**Task directions**
Note the line containing "geregistreerd op een"; from it through the last line below, give only those lines again, exactly, both ends included, skipping pictures.

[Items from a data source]
___

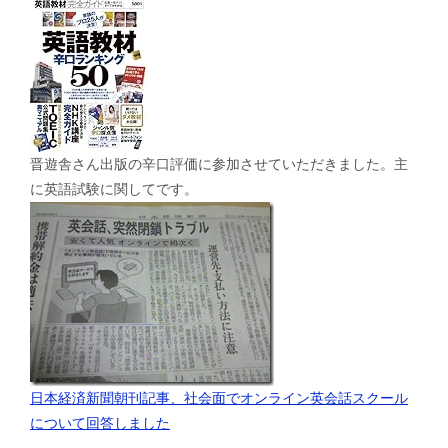
晋遊舎さん出版の辛口評価に参加させていただきました。主
に英語試験に関してです。
日本経済新聞朝刊記事、社会面でオンライン英会話スクール
について回答しました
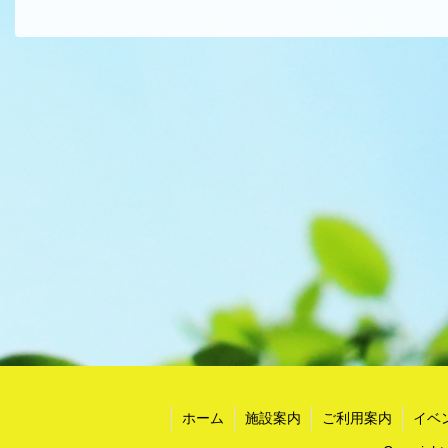
ホーム
施設案内
ご利用案内
イベ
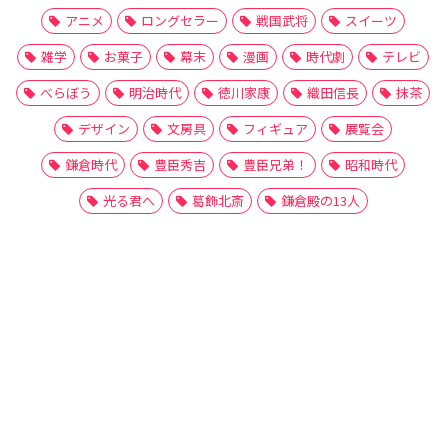
アニメ
ロングセラー
戦国武将
スイーツ
雑学
お菓子
幕末
漫画
時代劇
テレビ
べらぼう
明治時代
徳川家康
織田信長
抹茶
デザイン
文房具
フィギュア
展覧会
鎌倉時代
豊臣秀吉
豊臣兄弟！
昭和時代
光る君へ
葛飾北斎
鎌倉殿の13人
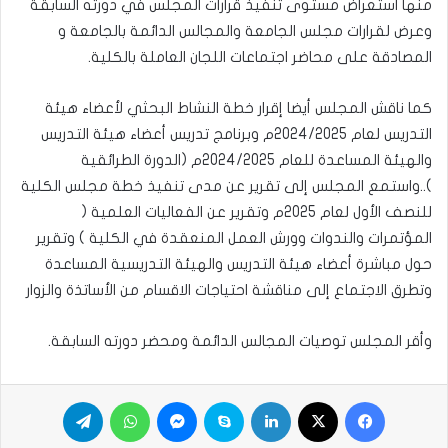
منها استعراض مستوى تنفيذ قرارات المجلس في دورته السابقة
وعرض لقرارات مجلس الجامعة والمجالس الدائمة بالجامعة و
المصادقة على محاضر اجتماعات اللجان العاملة بالكلية.
كما ناقش المجلس أيضا إقرار خطة النشاط البحثي لأعضاء هيئة
التدريس لعام 2024/2025م وبرنامج تدريس أعضاء هيئة التدريس
والهيئة المساعدة للعام 2024/2025م (الدورة الطرائقية
)..واستمع المجلس إلى تقرير عن مدى تنفيذ خطة مجلس الكلية
للنصف الأول لعام 2025م وتقرير عن الفعاليات العلمية (
المؤتمرات والندوات وورش العمل المنعقدة في الكلية ) وتقرير
حول مباشرة أعضاء هيئة التدريس والهيئة التدريسية المساعدة
وتطرق الاجتماع إلى مناقشة احتياجات الاقسام من الأساتذة والزوار
وأقر المجلس توصيات المجالس الدائمة ومحضر دورته السابقة.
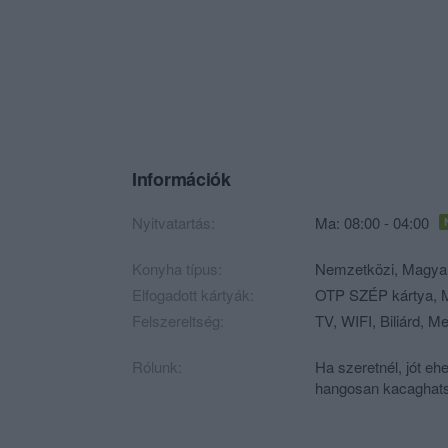
Információk
Nyitvatartás:
Ma: 08:00 - 04:00
Konyha típus:
Nemzetközi
,
Magya
Elfogadott kártyák:
OTP SZÉP kártya, M
Felszereltség:
TV, WIFI, Biliárd, M
Rólunk:
Ha szeretnél, jót eh
hangosan kacaghatsz,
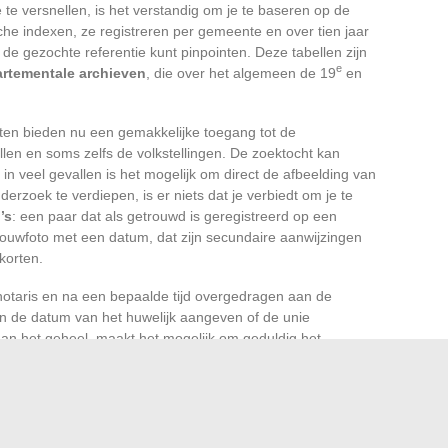
te versnellen, is het verstandig om je te baseren op de
sche indexen, ze registreren per gemeente en over tien jaar
 de gezochte referentie kunt pinpointen. Deze tabellen zijn
e
rtementale archieven
, die over het algemeen de 19
en
en bieden nu een gemakkelijke toegang tot de
llen en soms zelfs de volkstellingen. De zoektocht kan
in veel gevallen is het mogelijk om direct de afbeelding van
derzoek te verdiepen, is er niets dat je verbiedt om je te
’s
: een paar dat als getrouwd is geregistreerd op een
trouwfoto met een datum, dat zijn secundaire aanwijzingen
korten.
 notaris en na een bepaalde tijd overgedragen aan de
an de datum van het huwelijk aangeven of de unie
 aan het geheel, maakt het mogelijk om geduldig het
nstrueren, een werk van onderzoeker waarbij elke
 van de ontdekking even groot is als de zorg die aan de
 zijn schijn van administratieve puzzel, biedt soms de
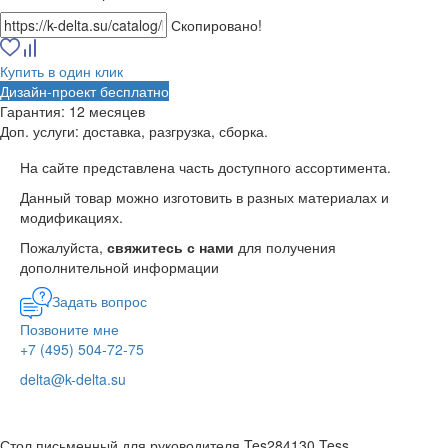
Скопировано!
Купить в один клик
Дизайн-проект бесплатно
Гарантия:
12 месяцев
Доп. услуги:
доставка, разгрузка, сборка.
На сайте представлена часть доступного ассортимента.
Данный товар можно изготовить в разных материалах и
модификациях.
Пожалуйста,
свяжитесь с нами
для получения
дополнительной информации
Задать вопрос
Позвоните мне
+7 (495) 504-72-75
delta@k-delta.su
Стол письменный для руководителя Tes284130 Tess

___

**Answer section**
: een paar dat als getrouwd is geregistreerd op een
trouwfoto met een datum, dat zijn secundaire aanwijzingen
korten.
 notaris en na een bepaalde tijd overgedragen aan de
an de datum van het huwelijk aangeven of de unie
 aan het geheel, maakt het mogelijk om geduldig het
nstrueren, een werk van onderzoeker waarbij elke
 van de ontdekking even groot is als de zorg die aan de
 zijn schijn van administratieve puzzel, biedt soms de
Скопировано!
Купить в один клик
Дизайн-проект бесплатно
Гарантия:
12 месяцев
Доп. услуги:
доставка, разгрузка, сборка.
На сайте представлена часть доступного ассортимента.
Данный товар можно изготовить в разных материалах и
модификациях.
Пожалуйста,
свяжитесь с нами
для получения
дополнительной информации
Задать вопрос
Позвоните мне
+7 (495) 504-72-75
delta@k-delta.su
Стол письменный для руководителя Tes284130 Tess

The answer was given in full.